1. 64
  1. 20

    IMO the “clickbaity” original title frames the piece better than the toned down version.

    1. 8

      It is as though authors put thought into how they title their works…

      1. 3

        For reference, at the time of the above comment, the title had been changed from the original “A terrible schema from a clueless programmer” to “Normalizing a database schema” due to user suggestions.

        I suggest adding the culture tag in addition to changing the title back, since this article is mostly about developer attitudes rather than database normalization.

      2. 16

        Disclaimer: I can make relational databases work fast but I often try a few designs before I settle on one which performs as required.

        Why not leave it as one table and put an index across those four fields?

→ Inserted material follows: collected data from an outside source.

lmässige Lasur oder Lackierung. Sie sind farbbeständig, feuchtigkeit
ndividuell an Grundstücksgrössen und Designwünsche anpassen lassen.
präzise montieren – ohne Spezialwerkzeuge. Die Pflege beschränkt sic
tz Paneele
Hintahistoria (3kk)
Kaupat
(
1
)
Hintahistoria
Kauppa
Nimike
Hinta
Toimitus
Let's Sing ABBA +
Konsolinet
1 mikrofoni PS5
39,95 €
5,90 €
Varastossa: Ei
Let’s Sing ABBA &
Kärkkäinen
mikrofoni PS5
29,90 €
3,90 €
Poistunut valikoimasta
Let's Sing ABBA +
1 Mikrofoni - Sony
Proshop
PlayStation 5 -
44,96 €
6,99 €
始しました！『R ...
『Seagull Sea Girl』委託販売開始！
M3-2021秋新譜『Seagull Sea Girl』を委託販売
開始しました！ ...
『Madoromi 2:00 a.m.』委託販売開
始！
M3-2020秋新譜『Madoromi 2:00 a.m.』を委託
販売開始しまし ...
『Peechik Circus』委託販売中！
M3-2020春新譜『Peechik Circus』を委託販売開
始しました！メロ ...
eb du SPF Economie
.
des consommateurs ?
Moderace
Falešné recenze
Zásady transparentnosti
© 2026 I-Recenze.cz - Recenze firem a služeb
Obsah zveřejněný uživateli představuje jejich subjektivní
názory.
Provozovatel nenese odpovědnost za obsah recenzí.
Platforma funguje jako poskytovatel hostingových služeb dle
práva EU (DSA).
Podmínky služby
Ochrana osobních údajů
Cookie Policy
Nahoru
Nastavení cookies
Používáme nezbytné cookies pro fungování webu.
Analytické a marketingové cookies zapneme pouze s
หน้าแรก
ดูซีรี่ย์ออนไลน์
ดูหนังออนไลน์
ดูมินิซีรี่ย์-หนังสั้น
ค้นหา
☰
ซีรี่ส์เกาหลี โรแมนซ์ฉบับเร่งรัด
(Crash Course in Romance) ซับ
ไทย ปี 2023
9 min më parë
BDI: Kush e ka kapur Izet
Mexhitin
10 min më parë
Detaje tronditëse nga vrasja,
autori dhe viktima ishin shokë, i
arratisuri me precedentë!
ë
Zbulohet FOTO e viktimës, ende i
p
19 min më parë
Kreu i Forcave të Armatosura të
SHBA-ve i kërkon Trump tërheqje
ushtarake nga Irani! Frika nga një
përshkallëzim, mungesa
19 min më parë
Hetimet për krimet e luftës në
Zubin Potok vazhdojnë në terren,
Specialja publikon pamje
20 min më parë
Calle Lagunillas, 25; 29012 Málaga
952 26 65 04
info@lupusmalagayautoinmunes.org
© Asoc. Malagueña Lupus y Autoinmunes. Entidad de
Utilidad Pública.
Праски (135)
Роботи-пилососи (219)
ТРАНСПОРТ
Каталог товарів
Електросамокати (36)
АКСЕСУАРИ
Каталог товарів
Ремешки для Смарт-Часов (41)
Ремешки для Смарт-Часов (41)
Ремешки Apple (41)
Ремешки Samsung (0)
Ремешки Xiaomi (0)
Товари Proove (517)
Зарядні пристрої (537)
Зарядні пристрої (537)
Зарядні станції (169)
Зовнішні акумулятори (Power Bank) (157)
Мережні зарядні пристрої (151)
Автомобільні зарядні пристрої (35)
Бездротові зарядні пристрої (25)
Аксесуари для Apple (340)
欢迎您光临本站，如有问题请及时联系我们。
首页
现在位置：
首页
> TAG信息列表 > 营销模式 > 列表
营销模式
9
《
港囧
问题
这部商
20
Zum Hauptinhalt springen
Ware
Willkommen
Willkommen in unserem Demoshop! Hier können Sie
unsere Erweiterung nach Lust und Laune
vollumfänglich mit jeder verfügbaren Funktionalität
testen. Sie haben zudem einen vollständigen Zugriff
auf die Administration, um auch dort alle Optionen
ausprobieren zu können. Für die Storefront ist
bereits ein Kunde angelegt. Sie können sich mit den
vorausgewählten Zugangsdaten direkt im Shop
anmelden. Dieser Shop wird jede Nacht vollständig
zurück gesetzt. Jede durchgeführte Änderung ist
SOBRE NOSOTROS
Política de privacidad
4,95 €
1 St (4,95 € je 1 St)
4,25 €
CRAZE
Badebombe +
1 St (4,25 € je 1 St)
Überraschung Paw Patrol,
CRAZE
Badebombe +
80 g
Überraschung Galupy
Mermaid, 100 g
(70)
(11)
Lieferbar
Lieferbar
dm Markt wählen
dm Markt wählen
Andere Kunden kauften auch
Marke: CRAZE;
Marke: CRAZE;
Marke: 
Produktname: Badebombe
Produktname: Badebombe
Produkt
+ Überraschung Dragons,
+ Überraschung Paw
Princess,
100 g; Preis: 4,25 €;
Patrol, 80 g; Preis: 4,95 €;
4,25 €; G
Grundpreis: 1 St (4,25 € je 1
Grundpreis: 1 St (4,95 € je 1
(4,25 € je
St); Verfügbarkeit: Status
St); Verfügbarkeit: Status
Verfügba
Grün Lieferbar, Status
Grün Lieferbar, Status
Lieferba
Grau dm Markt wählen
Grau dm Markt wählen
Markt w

        Maybe the index would be ‘too large’ and that itself would cause a performance problem?

        1. 8

          The context here is that MySQL and the hardware available in 2002 was much less capable. I could see this normalization with particular cardinalities and string sizes for certain columns performing better than the indexes available at the time. (The max width for varchars in indexes was much smaller and machines were still around the low hundreds MB of RAM max, for two possible reasons)

          Of course, that’s not really the point of the post

          1. 3

            If the index b-tree used prefix compression, the index might not even be that big.

            1. 1

              This. I would imagine the typical query still has to do a string comparison for the email address. Also, not sure how MySQL fares now but it used to be pretty slow when joining tables.

            2. 9

              A lot of the comments in on this thread brings to mind the following quote from Babel:

              The monk turned to Kaimu, whose jaw had gone somewhat slack. “What do the annals say on the subject of the Misunderstood Lesson?”

              1. 6

                The good thing about a normal relational database is that you don’t pay for by the row is that the initial slow design is completely fine until you get enough data that it’s a problem.

                You’re generally not locked into any particular design and you can make changes incrementally.

                1. 2

                  Also, your sins can be fixed by more experienced sysops.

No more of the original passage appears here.